Here are 4 tips to help you do just that.
1 – Build a 2025 Fundraising Scorecard
Start with a high-level scorecard that shows how 2025 performed compared to prior years. Reviewing trends across 2023, 2024, and 2025 will help you identify growth areas and opportunities to double down.
Include these core data points:
- Giving by donor type: Individuals, Businesses, Foundations, other
- New donors and retained donors during the year
- Overall dollars raised
- Dollars raised online vs. other giving mechanisms
- Top 2-3 appeals by dollars raised
- Top 2-3 events by dollars raised
The goal isn’t perfection, it’s clarity. A simple scorecard makes it much easier to spot patterns, such as declining retention, rising online gifts, or overreliance on a single appeal.
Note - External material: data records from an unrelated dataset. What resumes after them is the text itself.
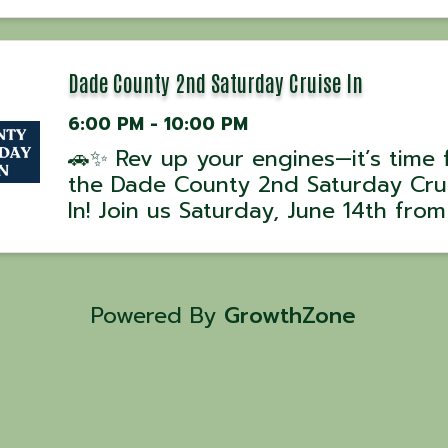
experience with award-winning UK
David Hussey! 📅 Class Dates: •
September 6, 2025 – 5 PM 💰 Cost:
per person| ...
Dade County 2nd Saturday Cruise In
6:00 PM - 10:00 PM
🚗✨ Rev up your engines—it’s time 
the Dade County 2nd Saturday Cru
In! Join us Saturday, June 14th fro
to 10 PM at Courthouse Square in
Trenton, GA for a night of classic c
cool rides, and good times! Wheth
you’re showing off your ...
Powered By
GrowthZone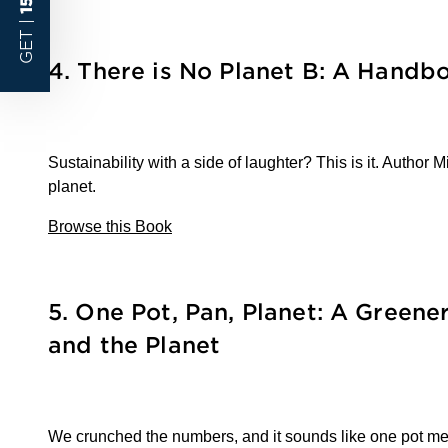
GET |
4. There is No Planet B: A Handb
Sustainability with a side of laughter? This is it. Autho
planet.
Browse this Book
5.
One Pot, Pan, Planet: A Greene
and the Planet
We crunched the numbers, and it sounds like one pot mean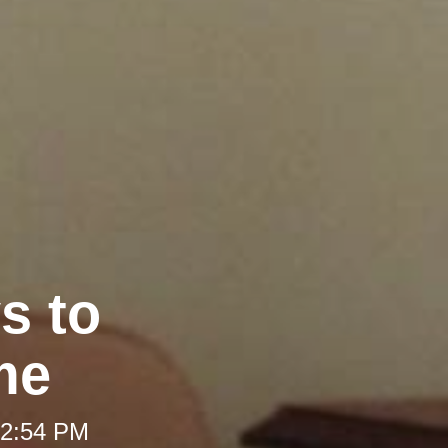
s to
me
 2:54 PM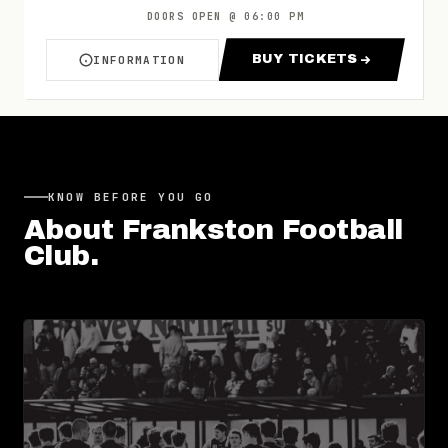
DOORS OPEN
@
06:00 PM
BUY TICKETS
INFORMATION
ABOUT FRANKSTON V PORT MELBOURNE | ROU
FOR FRANKSTON 
KNOW BEFORE YOU GO
About
Frankston Football
Club
.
Tip: Fundraising Report Card has a great visual tool that integrates with several donor software platforms.
2 – Evaluate Your 2025 Year‑End Appeal Outcomes
The year-end appeal can be an important fundraising effort during the year, so it deserves its own focused review.
Compare 2025 results to last year, or even the past two years, using these metrics:
- Total amount raised
- Response Rate: total number of donors that gave vs. total number that received the appeal
- Average gift size
- Segment performance: Major donors, lapsed donors, new donors, etc.
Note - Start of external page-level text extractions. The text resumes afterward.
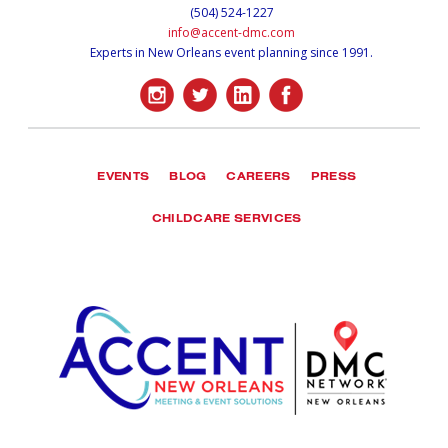
(504) 524-1227
info@accent-dmc.com
Experts in New Orleans event planning since 1991.
EVENTS
BLOG
CAREERS
PRESS
CHILDCARE SERVICES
- Tip: If Giving Tuesday is a significant event at your organization, look at it alongside the year-end appeal results, or as a separate segment within year-end giving.
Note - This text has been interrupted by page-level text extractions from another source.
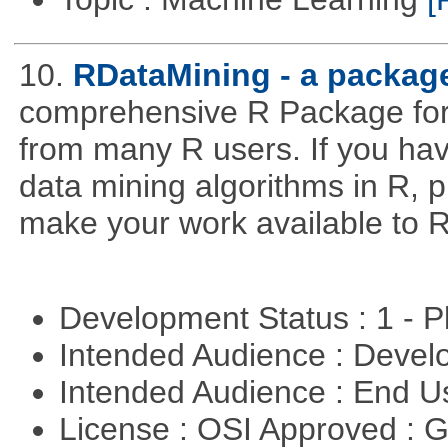
10.
RDataMining - a package
comprehensive R Package for 
from many R users. If you hav
data mining algorithms in R, pl
make your work available to R
Development Status : 1 - 
Intended Audience : Devel
Intended Audience : End 
License : OSI Approved :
- Tip: If Giving Tuesday is a significant event at your organization, look at it alongside the year-end appeal results, or as a separate segment within year-end giving.
3 – Review Lapsed Donors Thoughtfully
January is the perfect time to identify donors who supported you in 2024 but did not give in 2025.
As you review this list, ask:
- Are there long-time supporters who unexpectedly lapsed?
- Are there major or mid-level donors who may need a personal follow-up?
- Where would a phone call, handwritten note, or gentle reminder make a difference?
This isn’t about mass outreach, it’s about meaningful connection. A short, sincere touchpoint can often re-engage donors who simply missed their opportunity to support you.
4 – Tidy Your Database
A clean database leads to better decisions, better segmentation, and better fundraising results. January is an ideal time to handle some essential maintenance tasks:
- Recurring gifts: Update appeals or campaigns tied to gift transactions, as needed.
- Inactive donors: Define clear criteria for inactivity (e.g. no gift, no event attendance within a set timeframe) and update according to database best practices.
- Pledges: Reconcile any outstanding pledges from the year.
- Maintenance Tools: If you don’t already have a calendar established for data maintenance throughout the year, now is the perfect time to establish one. Use this maintenance schedule tool from Kennari to get you started.
Start 2026 with Confidence
Taking dedicated time in January to assess your data, streamline systems, and understand donor patterns can meaningfully change your approach to the year. Instead of guessing, you’ll be making informed, strategic decisions grounded in real data, not just instinct.